MPI+OpenMP job submission script on LSF - sockets

I am very new to LSF. I have 4 nodes with with 2 sockets per node. Each node is having 8 cores. I have developed hybrid MPI+OpenMP code. I am submitting the job like the following which asks each core to perform one MPI task. So I loose the power of OpenMP.
##BSUB -n 64
I wish to submit the job so that each socket runs one MPI task rather than each core so that the cores inside the socket can be used for OpenMP. How can I build up job submit scripts to optimize the power of the Hybridization in my code.

First of all, the BSUB sentinels have to be preceded by a single # sign, otherwise they are skipped over as a regular comments.
The correct way to start a hybrid job with older LSF versions is to pass the span resource request and request nodes exclusively.
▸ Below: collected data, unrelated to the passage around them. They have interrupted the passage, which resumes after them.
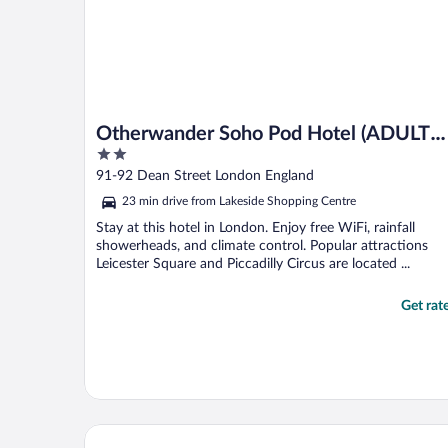
Otherwander Soho Pod Hotel (ADULTS
2
ONLY)
out
91-92 Dean Street London England
of
23 min drive from Lakeside Shopping Centre
5
Stay at this hotel in London. Enjoy free WiFi, rainfall
showerheads, and climate control. Popular attractions
Leicester Square and Piccadilly Circus are located ...
Get rat
Park Plaza London Westminster Bridge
To start a job with 8 MPI processes and 8 OpenMP threads each, you should use the following:
#BSUB -n 8
#BSUB -x
#BSUB -R "span[ptile=2]"
The parameters are as following:
-n 8 - requests 8 slots for MPI processes
-x - requests nodes exclusively
-R "span[ptile=2]" - instructs LSF to span the job over two slots per node
You should request nodes exclusively, otherwise LSF will schedule other jobs to the same nodes since only two slots per node will be used.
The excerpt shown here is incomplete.